Dianping: the review asset that changed everything
- Founded 2003 by Tao Zheng — two years before Yelp; built himself in Shanghai.
- Innovations Yelp never matched: per-dish ratings, actual average bill prices, photos and short video, integrated reservations, pre-ordering, and discounts.
- Raised from Sequoia China (2006) and Google (Series B) — the only Chinese tech company Google invested in.
- Tencent invested a large undisclosed amount in early 2014, making Dianping their proxy in the food delivery war.
The food delivery war and the Alibaba–Tencent proxy battle
- Meituan and Dianping both pivoted from group buying to food delivery circa 2013–2014, at the same time DoorDash launched in the US.
- Key structural advantage for Meituan: its group-buying "foot soldiers" converted directly into delivery couriers with cheap Android phones and scooters.
- Eleme (founded 2008 in a dorm room — the OG Chinese food delivery app) became Dianping's delivery partner after an $80M strategic investment, backed further by Tencent ($350M).
- Meituan raised $300M (Alibaba, Sequoia, General Atlantic) in May 2014; launched food delivery across 100 cities from day one.
- Street-level turf wars between Meituan and Eleme couriers went viral; government intervention required.
- October 2015: Meituan and Dianping announced a merger — the Tencent vs. Alibaba proxy war forced the issue.
- Alibaba sold its entire Meituan-Dianping stake for $900M; immediately invested $1.25B into Eleme (then added another $1B in 2017, and acquired Eleme outright for $9.5B in 2018).
- By 2019: Meituan held 67% food delivery market share; Eleme had fallen to 30%.
Building the super app
- After the merger, Wang Xing cross-sold new verticals to an already-acquired user base.
- Hotels and travel: launched ~5 years before recording; reached 46% market share vs. Ctrip's 20%.
- Local services: massages, karaoke, ticketing, events — all bookable in-app.
- Home services: dry cleaning, laundry, house cleaning (Thumbtack equivalent).
- Groceries: Instacart-style delivery and in-store scan-and-pay with courier home delivery.
- Merchant SaaS: inventory, booking, payroll, HR, and fintech lending (Square Capital equivalent).
- Online advertising: 16% of revenue, near-100% gross margin.
- Mini-program on WeChat means Tencent distributes the product to half its users at no additional CAC.
Scale and financial performance
- 2018 IPO: ~$3B raised at $50B market cap.
- 2019: $15B revenue, profitable, $1B operating cash flow.

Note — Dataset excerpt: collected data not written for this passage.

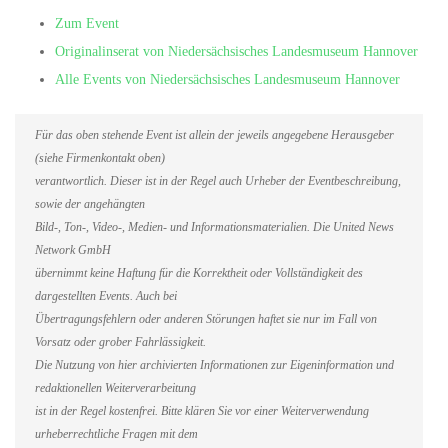
Zum Event
Originalinserat von Niedersächsisches Landesmuseum Hannover
Alle Events von Niedersächsisches Landesmuseum Hannover
Für das oben stehende Event ist allein der jeweils angegebene Herausgeber
(siehe Firmenkontakt oben)
verantwortlich. Dieser ist in der Regel auch Urheber der Eventbeschreibung,
sowie der angehängten
Bild-, Ton-, Video-, Medien- und Informationsmaterialien. Die United News
Network GmbH
übernimmt keine Haftung für die Korrektheit oder Vollständigkeit des
dargestellten Events. Auch bei
Übertragungsfehlern oder anderen Störungen haftet sie nur im Fall von
Vorsatz oder grober Fahrlässigkeit.
Die Nutzung von hier archivierten Informationen zur Eigeninformation und
redaktionellen Weiterverarbeitung
ist in der Regel kostenfrei. Bitte klären Sie vor einer Weiterverwendung
urheberrechtliche Fragen mit dem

- COVID hit travel (highest-margin segment) hard in Q1 2020; total revenue down 12%.
- By May 2020 stock hit $100B market cap; October 2020 hit $200B; February 2021 hit $300B.
- At time of recording (March 2021): ~$270B market cap — third largest Chinese tech company behind Tencent ($850B) and Alibaba ($675B).

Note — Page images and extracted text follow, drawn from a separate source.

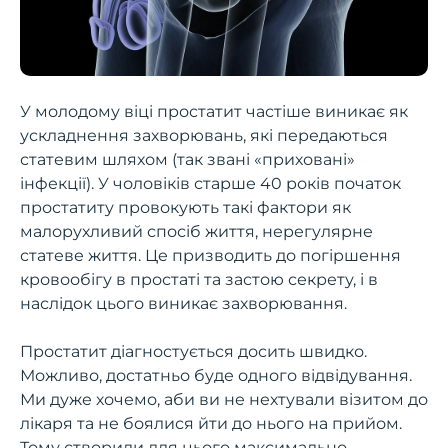
У молодому віці простатит частіше виникає як
ускладнення захворювань, які передаються
статевим шляхом (так звані «приховані»
інфекції). У чоловіків старше 40 років початок
простатиту провокують такі фактори як
малорухливий спосіб життя, нерегулярне
статеве життя. Це призводить до погіршення
кровообігу в простаті та застою секрету, і в
наслідок цього виникає захворювання.
Простатит діагностується досить швидко.
Можливо, достатньо буде одного відвідування.
Ми дуже хочемо, аби ви не нехтували візитом до
лікаря та не боялися йти до нього на прийом.
Тому створили для цього максимально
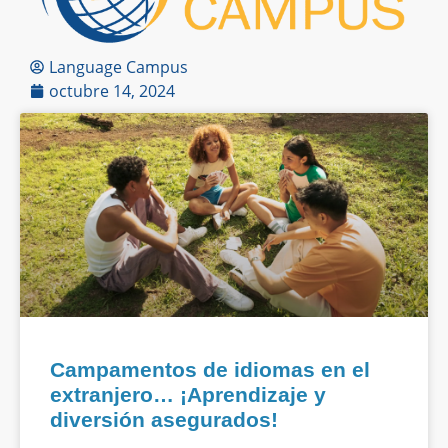
Language Campus
octubre 14, 2024
Campamentos de idiomas en el
extranjero… ¡Aprendizaje y
diversión asegurados!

- 475 million transacting users; 6.5 million merchants; 27 transactions per user per year.
- Quarterly operating profit grew from $225M to $1B in a single year.
- Revenue at 5–7x DoorDash's scale; more operating cash flow than Zoom.

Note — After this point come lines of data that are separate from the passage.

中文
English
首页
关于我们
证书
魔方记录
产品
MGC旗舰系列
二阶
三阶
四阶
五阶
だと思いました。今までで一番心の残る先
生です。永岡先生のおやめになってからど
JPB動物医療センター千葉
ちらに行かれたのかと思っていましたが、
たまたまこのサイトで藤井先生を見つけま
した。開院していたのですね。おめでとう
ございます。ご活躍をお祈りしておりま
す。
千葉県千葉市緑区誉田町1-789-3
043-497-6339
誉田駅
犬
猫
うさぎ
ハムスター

Sources of competitive power
- Scale economies: 475M users spread fixed costs of launching new verticals to near-zero CAC.
- Cornered resource / switching costs: 18 years of Dianping review data — per-dish ratings, photos, price data — impossible to replicate and too costly for users to abandon.
- Two-sided network effect: merchant coverage attracts consumers; consumer scale locks in merchants.
- No strong network economies: unlike social platforms, losing a friend to a competitor doesn't matter.
- Counter-positioning against travel incumbents like Ctrip via subsidized customer acquisition funded by food delivery profits.
Key risks and open questions
- Tencent owns ~20% and controls mini-program distribution; any fracture in that relationship is a structural risk.
- Community group buying (groceries direct from farmers via local agents) is the next major frontier — Pinduoduo is the primary competitor there.
- Antitrust exposure is real but unpredictable; the CCP's actual enforcement posture is opaque.
- Value extraction from restaurants mirrors DoorDash concerns — limited English-language coverage of merchant sentiment in China.